“The art of wisdom is the art of knowing what to overlook.”
Previously I said I was in awe of translators, but heck, we’re all translators. Everytime we talk to our family, our dogs, our friends—we’re translating what they are saying into something we want to hear.
What did your friend really mean with that look she gave you after your third glass of wine? What did your husband mean when he flounced out the door in the morning just because you were a little late getting home from your bridge game the afternoon before?
Your three year old doesn’t really mean he hates you when he says he does, he wants you to set him straight about who really wears the pants around here. It keeps him in his comfort zone.

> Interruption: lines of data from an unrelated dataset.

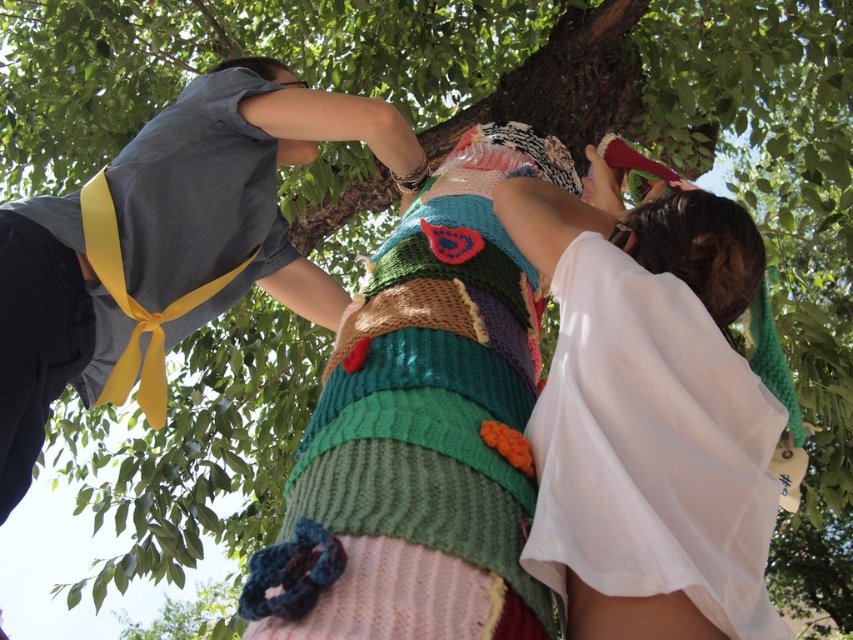 Which of these two, knitted fabric at center or white sheer fabric dress at lower right, stands taller?

knitted fabric at center

This screenshot has width=853, height=640. What do you see at coordinates (427, 412) in the screenshot?
I see `knitted fabric at center` at bounding box center [427, 412].

What do you see at coordinates (427, 412) in the screenshot? This screenshot has width=853, height=640. I see `knitted fabric at center` at bounding box center [427, 412].

Locate an element on the screen. knitted fabric at center is located at coordinates (427, 412).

We all have to live in this family, this community, this world. It behooves us all to darn well get over it and get together.
Get over being miffed at your friend and just give her that recipe she’s been begging for. Friends aren’t all that easy to find anymore. Go ahead and buy your kid that toy he’s whining for (unlkess it costs more than the mortgage payment.), And believe me, your husband will be home tonight and grateful for that special dinner you’re going to fix him. After all you could have called him yesterday.
Don’t make it too difficult for others to translate you.
I Am Home sculpture by kayti Sweetland Rasmussen
“One language dies every 14 days. By the next century nearly one half of the roughly 7,000 languages spoken on earth will disappear as communities abandon native tongues in favor of Enlish, Mandarin or Spanish”.
As one Native American in Parker, Arizona, who is one of the last speakers of his Chemehuevi language says “It’s like a bird losing feathers. You see one float by and there it goes—another word.”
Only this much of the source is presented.